Later that day I drew some larger roughs where I planned out the pacing of the shots and the layout of the pages.


With this medium (comic books/graphic novels), you can use the fact that you have to turn a page as a pacing device for the story.  I first learned about this when reading Adam Rex's post about his picture-book process.  In fact, learning to use a new pacing device was one of the biggest motivating factors for this project.  I wanted to tell a quick story in comic-book form to learn a little about pacing in this medium and how the panels and pages affect the storytelling.  In short, I wanted to tell a story in a medium that was different than animation.

During the roughs, I realized I couldn't draw horses so I did some quick gestural sketches from photos found on Google.



I carefully measured the layout on newsprint.  I drew this up slightly smaller than the final but the important part was the ratios of the boxes and how they fit into the larger rectangle of the page.  It was also at this point that I planned out how much of the boxes would be taken up by the copy (text).


You can tell the narrative was a little different at this stage from the final comic.  I needed a better way to end it than "oh well."

Pencil on bristol board working at 9"x13" on 11"x14" paper.




Lots of reference was used.  I used photos of quarter horses, monument valley, girls barrel racing, and of course, the movie Stagecoach.  (The vista, landscape panel is an amalgamation of shots from Stagecoach which occur right before and as the Indians attack.)

Inks in progress.

(Actually, I just traced the pencil with a pen.  It's not exactly "inked."  That's why I started working on those Frazetta copies . . . to learn what inking actually means.)

Final inks scanned in.  (Have you noticed the glaring typo yet?)


I changed the final panel to have a better "punch line."
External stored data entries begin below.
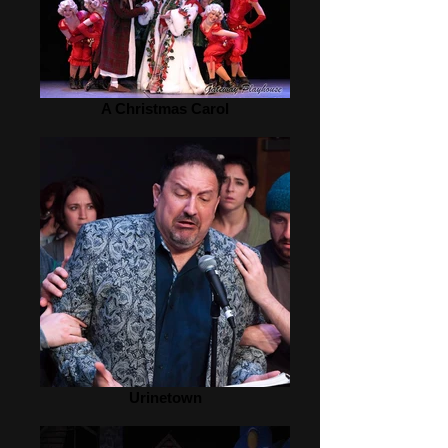
A Christmas Carol
Urinetown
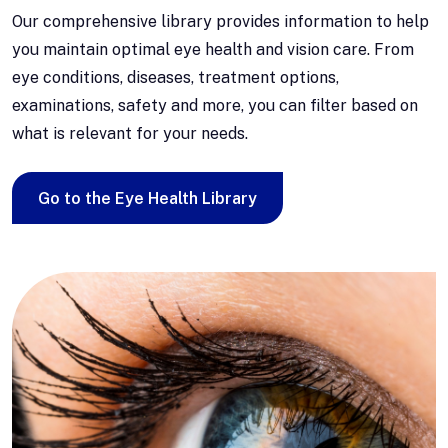
Our comprehensive library provides information to help
you maintain optimal eye health and vision care. From
eye conditions, diseases, treatment options,
examinations, safety and more, you can filter based on
what is relevant for your needs.
Go to the Eye Health Library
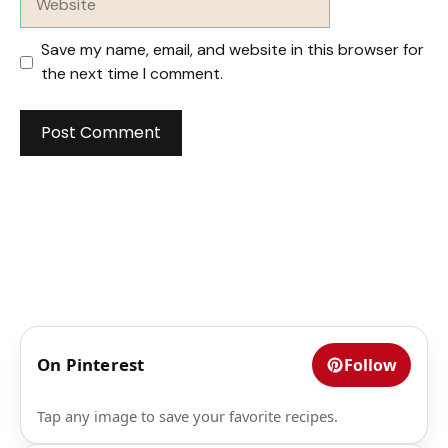
Save my name, email, and website in this browser for
the next time I comment.
On Pinterest
Follow
Tap any image to save your favorite recipes.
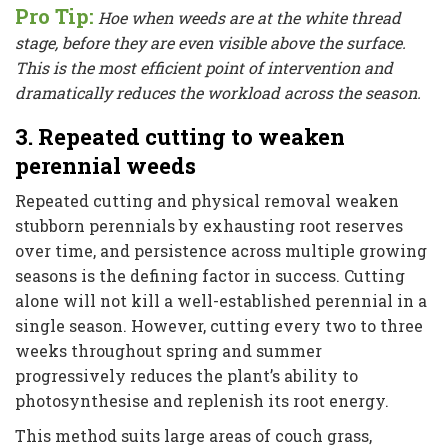
Pro Tip:
Hoe when weeds are at the white thread
stage, before they are even visible above the surface.
This is the most efficient point of intervention and
dramatically reduces the workload across the season.
3. Repeated cutting to weaken
perennial weeds
Repeated cutting and physical removal weaken
stubborn perennials by exhausting root reserves
over time, and persistence across multiple growing
seasons is the defining factor in success. Cutting
alone will not kill a well-established perennial in a
single season. However, cutting every two to three
weeks throughout spring and summer
progressively reduces the plant’s ability to
photosynthesise and replenish its root energy.
This method suits large areas of couch grass,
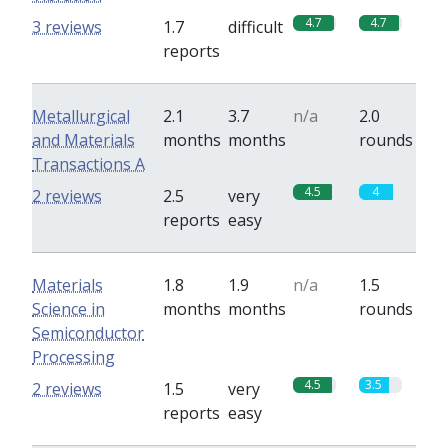
4.7
4.7
3 reviews
1.7
difficult
reports
Metallurgical
2.1
3.7
n/a
2.0
and Materials
months
months
rounds
Transactions A
4.5
4
2 reviews
2.5
very
reports
easy
Materials
1.8
1.9
n/a
1.5
Science in
months
months
rounds
Semiconductor
Processing
4.5
3.5
2 reviews
1.5
very
reports
easy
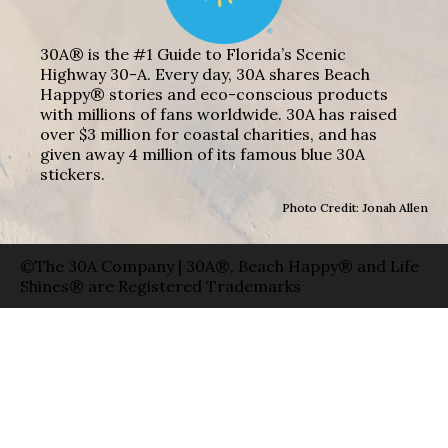
30A® is the #1 Guide to Florida’s Scenic
Highway 30-A. Every day, 30A shares Beach
Happy® stories and eco-conscious products
with millions of fans worldwide. 30A has raised
over $3 million for coastal charities, and has
given away 4 million of its famous blue 30A
stickers.
Photo Credit: Jonah Allen
©The 30A Company | 30A®, Beach Happy® and Life
Shines® are Registered Trademarks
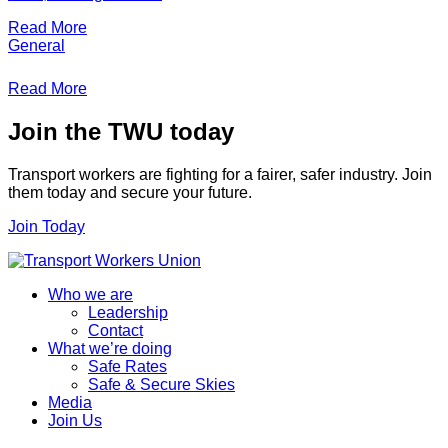
Read More
General
Read More
Join the TWU today
Transport workers are fighting for a fairer, safer industry. Join
them today and secure your future.
Join Today
Who we are
Leadership
Contact
What we’re doing
Safe Rates
Safe & Secure Skies
Media
Join Us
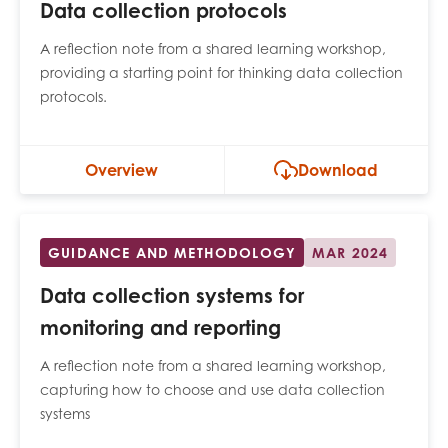
Data collection protocols
A reflection note from a shared learning workshop,
providing a starting point for thinking data collection
protocols.
Overview
Download
GUIDANCE AND METHODOLOGY
MAR 2024
Data collection systems for
monitoring and reporting
A reflection note from a shared learning workshop,
capturing how to choose and use data collection
systems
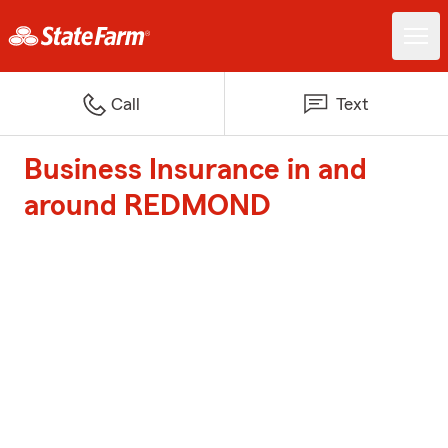
Call
Text
Business Insurance in and
around REDMOND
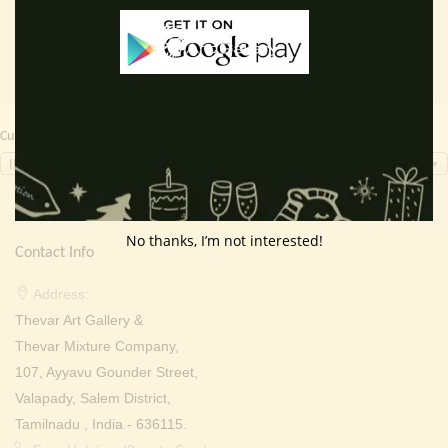
Currency Switcher
INR, ₹
No thanks, I’m not interested!
Contact Info
Address:
Thevar Art Gallery &
Thevar Mixture Company,
107, Ayyavu Gounder Street,
Valapady, Salem District,
Tamilnadu , India - 636115.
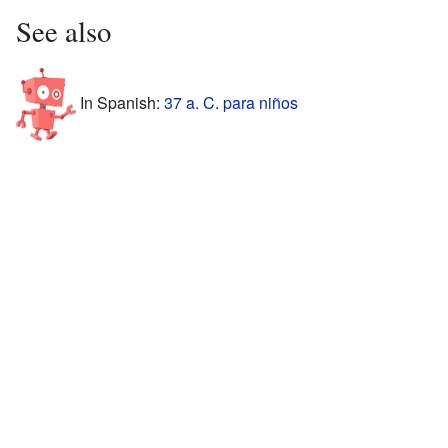
See also
In Spanish:
37 a. C. para niños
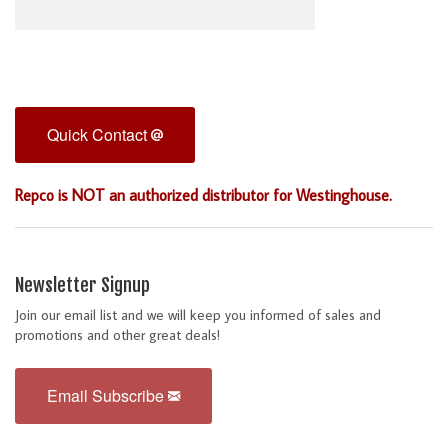
Quick Contact
Repco is NOT an authorized distributor for Westinghouse.
Newsletter Signup
Join our email list and we will keep you informed of sales and
promotions and other great deals!
Email Subscribe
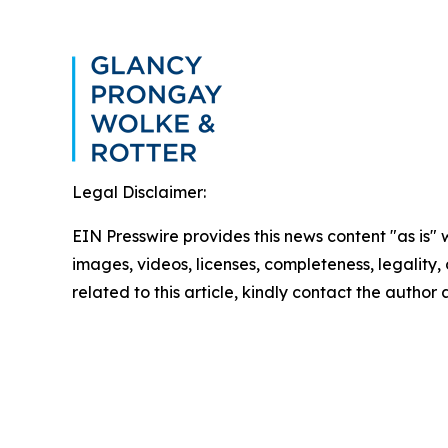
Legal Disclaimer:
EIN Presswire provides this news content "as is" 
images, videos, licenses, completeness, legality, o
related to this article, kindly contact the author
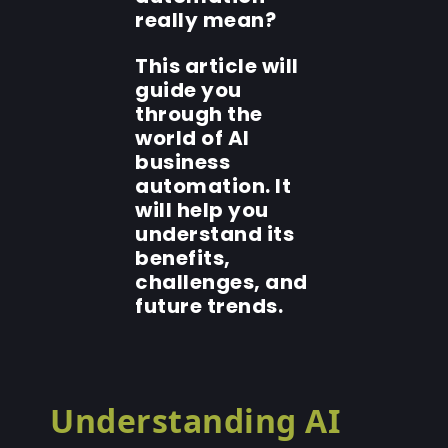
really mean?
This article will
guide you
through the
world of AI
business
automation. It
will help you
understand its
benefits,
challenges, and
future trends.
Understanding AI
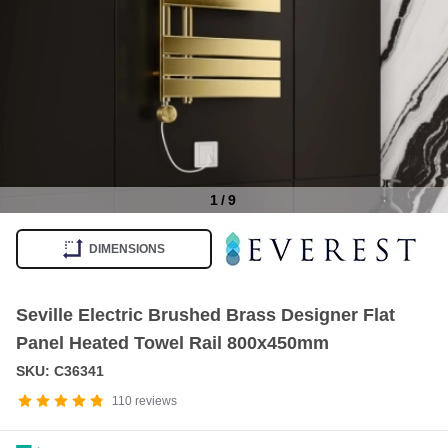
1
/
9
Item
1
DIMENSIONS
of
9
Seville Electric Brushed Brass Designer Flat
Panel Heated Towel Rail 800x450mm
SKU: C36341
110
reviews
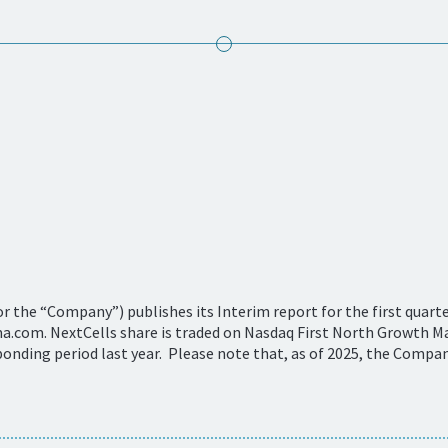
 the “Company”) publishes its Interim report for the first quarter
com. NextCells share is traded on Nasdaq First North Growth Ma
onding period last year. Please note that, as of 2025, the Compan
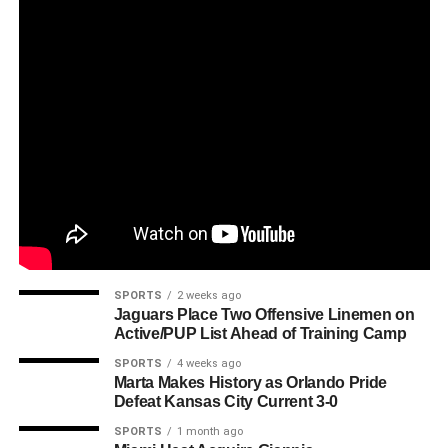
SPORTS
2 weeks ago
Jaguars Place Two Offensive Linemen on
Active/PUP List Ahead of Training Camp
SPORTS
4 weeks ago
Marta Makes History as Orlando Pride
Defeat Kansas City Current 3-0
SPORTS
1 month ago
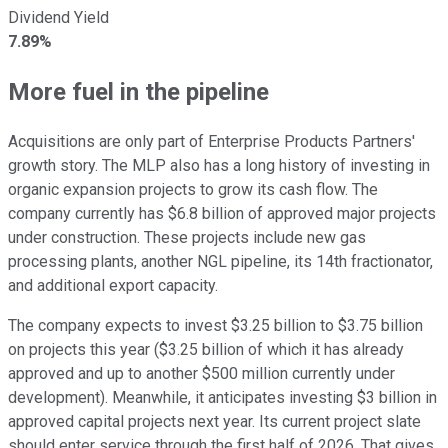
Dividend Yield
7.89%
More fuel in the pipeline
Acquisitions are only part of Enterprise Products Partners'
growth story. The MLP also has a long history of investing in
organic expansion projects to grow its cash flow. The
company currently has $6.8 billion of approved major projects
under construction. These projects include new gas
processing plants, another NGL pipeline, its 14th fractionator,
and additional export capacity.
The company expects to invest $3.25 billion to $3.75 billion
on projects this year ($3.25 billion of which it has already
approved and up to another $500 million currently under
development). Meanwhile, it anticipates investing $3 billion in
approved capital projects next year. Its current project slate
should enter service through the first half of 2026. That gives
I colored it in Gimp 2.8 over the course of two weeks one hour at a time, five days a week (basically my lunch breaks).  I started by toning the whole image a yellowy-orange and on Imran's advice, I set it all at sunset and I painted the second panel (the wide vista shot) first so that I could figure out my palette.  Once that panel was done, I color picked from it for pretty much the rest of the comic.  I learned a lot from Imran on this one as he walked me through painting the vista panel and then critiqued the whole comic at various stages along the way.

I even got them printed!  (A bit more red than the original digital versions, but since it's all sunset, I didn't mind.  And now I know how different a print can be from an RGB image.)



There you have it!  The whole project from idea to finish took about a month of lunch breaks.  It was a lot of fun and now I've been bitten.  I want to make a whole comic book or graphic novel!  It's a fun medium to work in and I know I've only barely tapped the surface of the many ways you can tell a story like this.

Monday, October 7, 2013

A Cartoon and Some Inking Practice

First a cartoon I drew up about a year ago, because it's still funny.



Now, a discovery in ink!  During a slightly larger project (that I'll post soon), I found that inking a comic is an art all to itself.  (Go figure, right?)  In the interest of learning more about shadows and form, I decided to practice inking by copying from some Frazetta paintings and re-rendering them as inked characters.  I learned that cross-hatching is MUCH harder than it looks, that you really can tell the difference between a confident brush stroke and a not-so-confident one, and that drawing Frazetta characters is a lot of fun.




I did a tight underdrawing with an H pencil first and then inked them using a Pentel brush pen.  For the large, dark areas in the second one I used a Q-tip dipped in India Ink.  Works well for large areas.